(Collected data entries)
--------

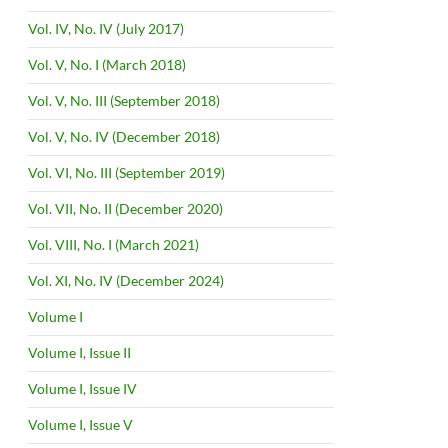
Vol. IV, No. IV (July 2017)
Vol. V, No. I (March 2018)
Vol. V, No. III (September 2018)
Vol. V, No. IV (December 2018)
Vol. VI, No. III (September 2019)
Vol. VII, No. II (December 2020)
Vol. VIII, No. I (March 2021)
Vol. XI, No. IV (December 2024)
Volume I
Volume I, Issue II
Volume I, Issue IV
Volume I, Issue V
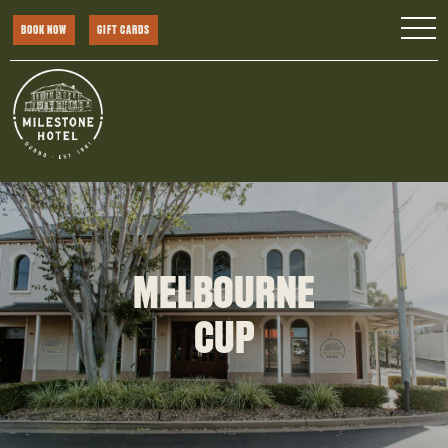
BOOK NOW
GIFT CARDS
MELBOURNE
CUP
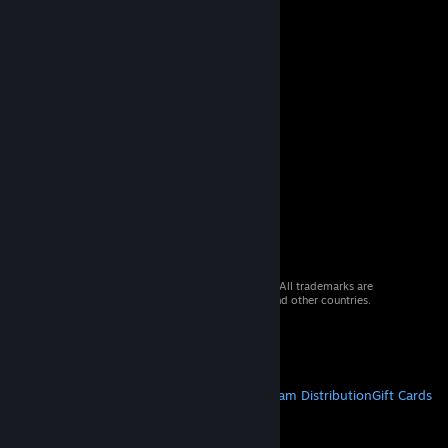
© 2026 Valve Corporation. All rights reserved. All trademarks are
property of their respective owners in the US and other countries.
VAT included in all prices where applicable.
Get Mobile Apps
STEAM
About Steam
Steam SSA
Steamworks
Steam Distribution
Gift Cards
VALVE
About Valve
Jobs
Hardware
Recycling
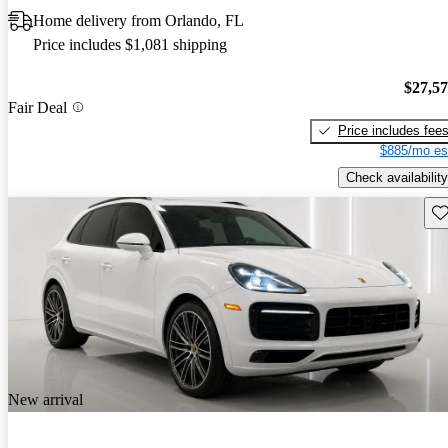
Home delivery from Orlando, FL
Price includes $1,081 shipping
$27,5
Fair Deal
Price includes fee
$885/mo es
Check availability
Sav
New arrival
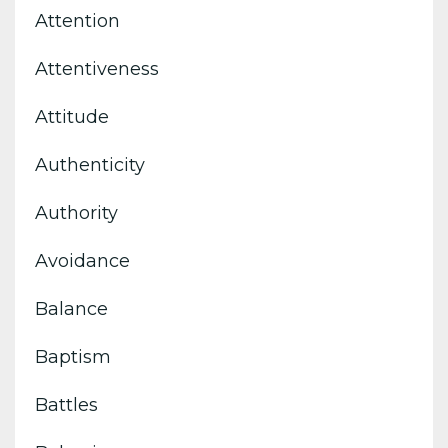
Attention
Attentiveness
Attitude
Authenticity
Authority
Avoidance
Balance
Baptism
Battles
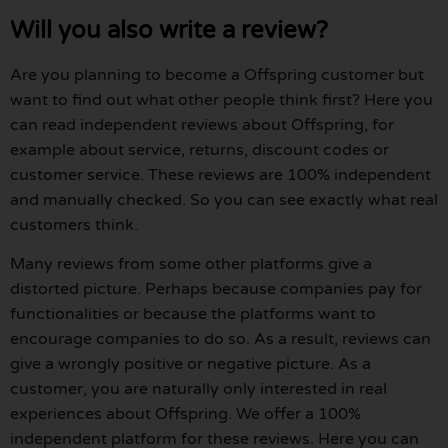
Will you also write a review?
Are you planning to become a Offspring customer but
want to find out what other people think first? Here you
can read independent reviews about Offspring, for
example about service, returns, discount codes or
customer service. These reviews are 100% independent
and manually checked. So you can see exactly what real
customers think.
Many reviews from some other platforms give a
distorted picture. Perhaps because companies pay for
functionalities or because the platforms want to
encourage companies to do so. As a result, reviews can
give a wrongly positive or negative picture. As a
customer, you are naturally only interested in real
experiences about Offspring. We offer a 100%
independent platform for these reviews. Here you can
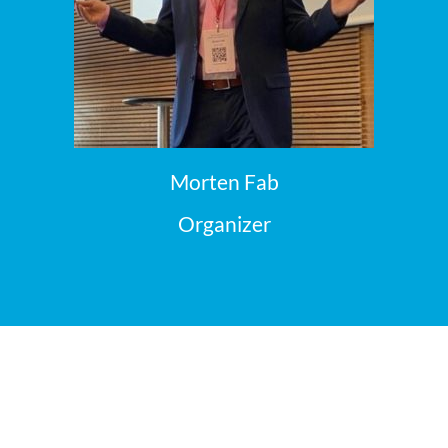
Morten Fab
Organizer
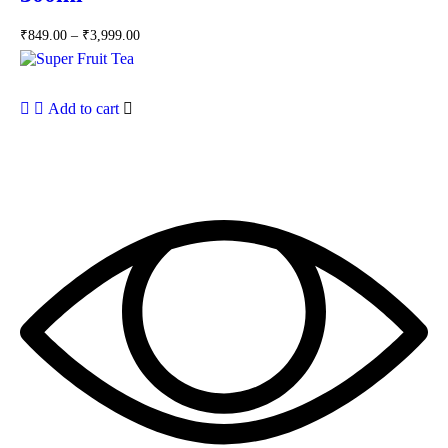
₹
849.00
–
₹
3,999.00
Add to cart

--------

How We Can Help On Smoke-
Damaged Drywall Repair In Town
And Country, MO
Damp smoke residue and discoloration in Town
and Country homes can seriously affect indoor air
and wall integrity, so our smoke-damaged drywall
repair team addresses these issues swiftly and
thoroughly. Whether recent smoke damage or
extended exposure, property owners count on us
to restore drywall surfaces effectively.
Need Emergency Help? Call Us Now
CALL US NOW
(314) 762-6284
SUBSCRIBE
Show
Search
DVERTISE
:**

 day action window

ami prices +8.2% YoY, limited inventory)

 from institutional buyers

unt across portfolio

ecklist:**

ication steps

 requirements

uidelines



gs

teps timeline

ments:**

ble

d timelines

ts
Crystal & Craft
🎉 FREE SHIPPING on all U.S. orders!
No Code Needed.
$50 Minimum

--------

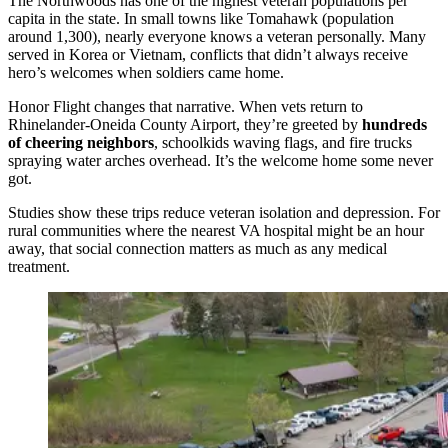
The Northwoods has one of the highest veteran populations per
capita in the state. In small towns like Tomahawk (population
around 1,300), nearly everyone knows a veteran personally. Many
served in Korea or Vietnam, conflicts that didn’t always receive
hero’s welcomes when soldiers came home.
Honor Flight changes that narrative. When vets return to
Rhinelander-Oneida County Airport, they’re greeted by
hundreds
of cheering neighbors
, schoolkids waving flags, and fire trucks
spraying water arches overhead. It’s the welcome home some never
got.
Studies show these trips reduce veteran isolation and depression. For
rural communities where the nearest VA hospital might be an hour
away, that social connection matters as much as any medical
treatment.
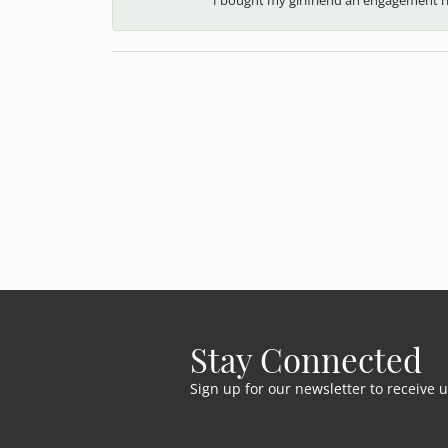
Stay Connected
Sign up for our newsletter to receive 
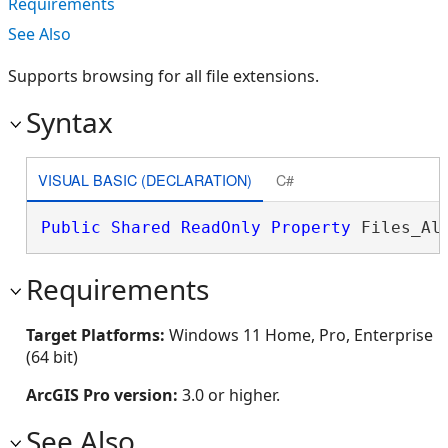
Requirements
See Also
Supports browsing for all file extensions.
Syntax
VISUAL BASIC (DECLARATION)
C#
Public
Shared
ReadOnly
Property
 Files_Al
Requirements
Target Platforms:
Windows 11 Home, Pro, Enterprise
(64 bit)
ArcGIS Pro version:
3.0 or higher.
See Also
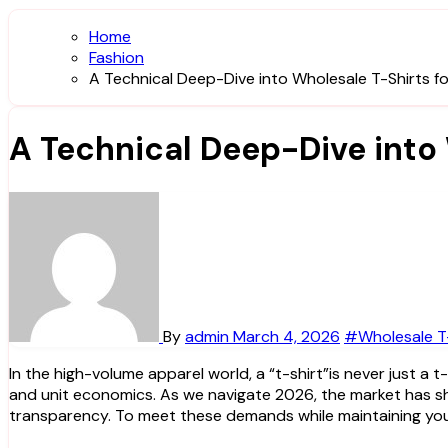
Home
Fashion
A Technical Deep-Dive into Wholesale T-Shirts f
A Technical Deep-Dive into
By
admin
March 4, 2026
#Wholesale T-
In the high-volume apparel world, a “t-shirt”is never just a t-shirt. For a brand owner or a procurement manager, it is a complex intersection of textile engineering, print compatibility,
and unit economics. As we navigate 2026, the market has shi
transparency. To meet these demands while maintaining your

--------

> **Exercise brief**
Your reply should be one number: how many lines in the entries above contain the word "receive".

> **Solution**
2